Bugüne yansıyan gelişmeleri anlamak için de okunması gerekir hatıraları.

1890’da doğmuş ve 1917 Ekim Devriminde 27 yaşında. Ancak Troçki, Stalin, Lenin ihtilalin bütün liderleri ile ilişkileri var. Enver Paşa’nın ihtilaline destek veriyor. Makus talih yaver gitmeyince, Ekim Devriminin doğurduğu sinerji ve ideolojik yükseliş nedeniyle Sovyetler Türklerin bütün isyanlarını bastırıyor ve imparatorlukların sona erdiği bir zamanda Sovyet İmparatorluğu kuruluyor. Yeni bir ideolojik atılışla. Sözlü kültürün ardından her anı yazılı bir tarihe geçiliyor aslında. Togan’ın hatıraları bunun bir örneği.

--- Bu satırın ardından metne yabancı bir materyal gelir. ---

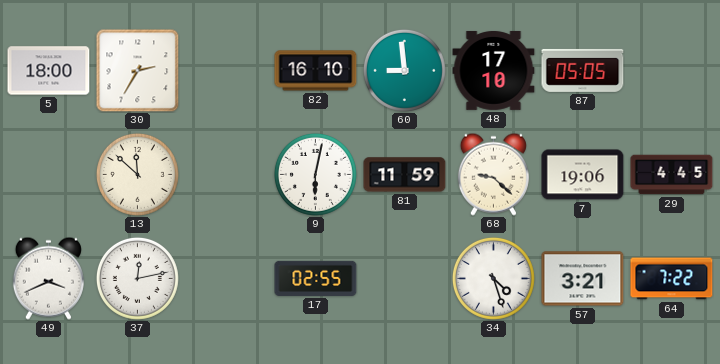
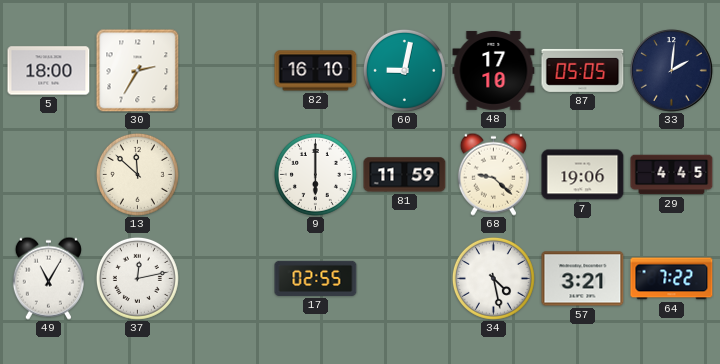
60: 8:59 -> 9:02
33: none -> 2:01
9: 6:02 -> 6:00
49: 3:41 -> 11:05
34: 4:27 -> 4:28
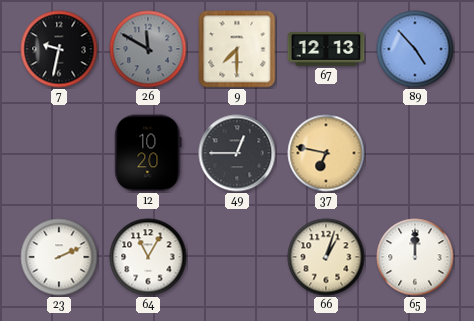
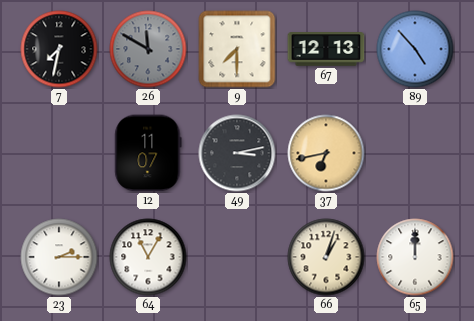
7: 9:32 -> 7:32
12: 10:20 -> 11:07
49: 12:45 -> 3:13
37: 6:47 -> 6:43
23: 2:11 -> 2:15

Z.V. Togan nakşi bir babanın oğlu. Annesi kültürlü ve dindar bir kadın. Dayısı da bir medrese hocası, liberal görüşler taşıyan bir aydın. Öyle ki çizmeyi önce sol ayağına giymesi bile sorun ediliyor. Tarikatlı ve geleneksel Müslümanlar Ruslarla mücadeleyi göze almıyor ve sosyalist aydınlara mesafeli duruyorlar. Rusyadaki fikri tartışmalar Müslümanlara da yansıyor ve Musa Carullah’tan, Sultan Galiyev’e Z.Velidi Togan’a farklı görüşler çıkıyor ortaya.

Sultan Galiyev Ruslarla birlikte bolşevik yükselişte Müslümanlar da yer almalı diyor. Ulusal komünizmin fikir babası olarak Sosyalist Türkistan Devletini kurmak istiyor. Türkiye’de Hikmet Kıvılcımlı gibi. Zeki Velidi ve arkadaşları milliyetçi/yenilikçi bir Türkistan’dan yana. Bu arada özellikle Buhara mollaları Müslümanlığı geleneksel bütün formları ile yaşayalım, ihtilal ve mücadeleden uzak duralım fikrinde. Başkurdistan’dan gelen savaşçıları öldürmekten geri durmuyorlar bu yüzden.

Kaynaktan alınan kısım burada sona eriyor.